Signed-off-by: Vishal Annapurve <[email protected]>
---
arch/x86/mm/pat/set_memory.c | 6 ++++--
1 file changed, 4 insertions(+), 2 deletions(-)
diff --git a/arch/x86/mm/pat/set_memory.c b/arch/x86/mm/pat/set_memory.c
index bda9f129835e..6f7b06a502f4 100644
--- a/arch/x86/mm/pat/set_memory.c
+++ b/arch/x86/mm/pat/set_memory.c
@@ -2133,8 +2133,10 @@ static int __set_memory_enc_pgtable(unsigned long addr, int numpages, bool enc)
int ret;
/* Should not be working on unaligned addresses */
- if (WARN_ONCE(addr & ~PAGE_MASK, "misaligned address: %#lx\n", addr))
- addr &= PAGE_MASK;
+ if (WARN_ONCE(addr & ~HPAGE_MASK, "misaligned address: %#lx\n", addr)

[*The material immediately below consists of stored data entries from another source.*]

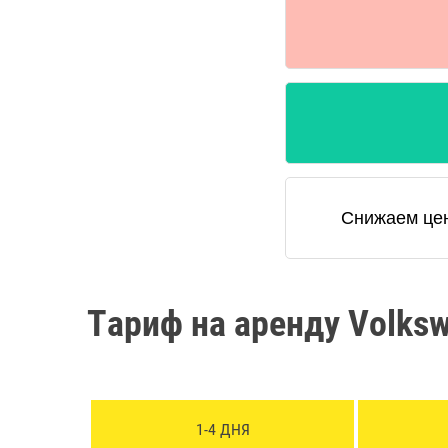
Снижаем цен
Тариф на аренду Volksw
1-4 ДНЯ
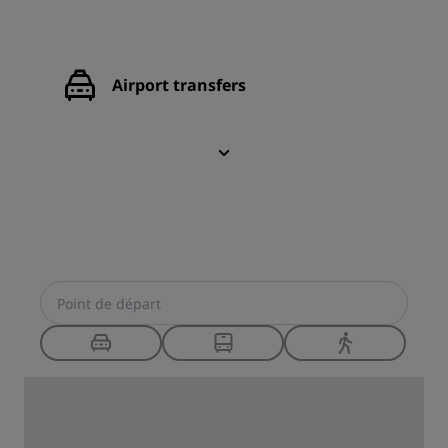
Airport transfers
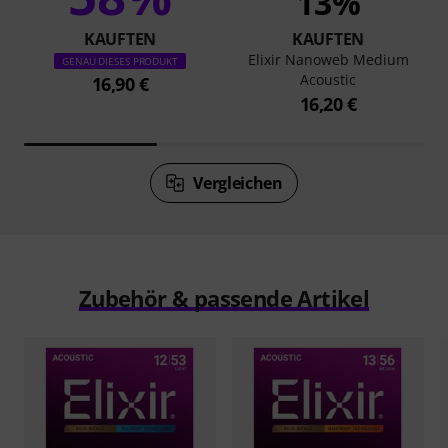
13%
KAUFTEN
KAUFTEN
Elixir Nanoweb Medium
GENAU DIESES PRODUKT
Acoustic
16,90 €
16,20 €
Vergleichen
Zubehör & passende Artikel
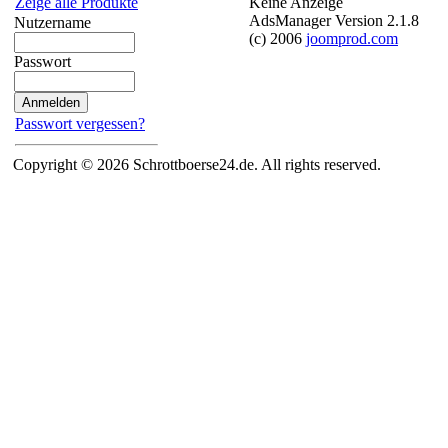
Keine Anzeige
Zeige alle Produkte
AdsManager Version 2.1.8
Nutzername
(c) 2006
joomprod.com
Passwort
Passwort vergessen?
Copyright © 2026 Schrottboerse24.de. All rights reserved.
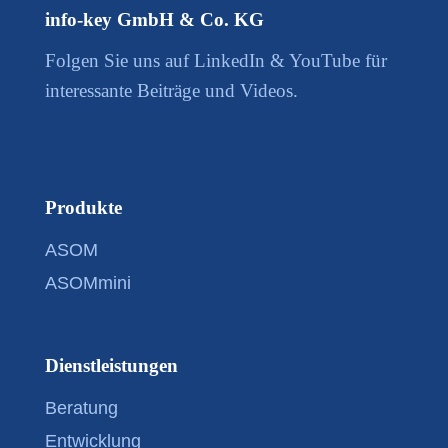
info-key GmbH & Co. KG
Folgen Sie uns auf LinkedIn & YouTube für
interessante Beiträge und Videos.
Produkte
ASOM
ASOMmini
Dienstleistungen
Beratung
Entwicklung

+ || WARN_ONCE((numpages << PAGE_SHIFT) & ~HPAGE_MASK,
+ "misaligned numpages: %#lx\n", numpages))
+ return -EINVAL;
memset(&cpa, 0, sizeof(cpa));
cpa.vaddr = &addr;
--
2.43.0.275.g3460e3d667-goog
On Fri, Jan 12, 2024 at 11:22 AM Vishal Annapurve <[email protected]> wrote:
>
> Goal of this series is aligning memory conversion requests from CVMs to
> huge page sizes to allow better host side management of guest memory and
> optimized page table walks.
>
> This patch series is partially tested and needs more work, I am seeking
> feedback from wider community before making further progress.
>
> Background
> =====================
> Confidential VMs(CVMs) support two types of guest memory ranges:
> 1) Private Memory: Intended to be consumed/modified only by the CVM.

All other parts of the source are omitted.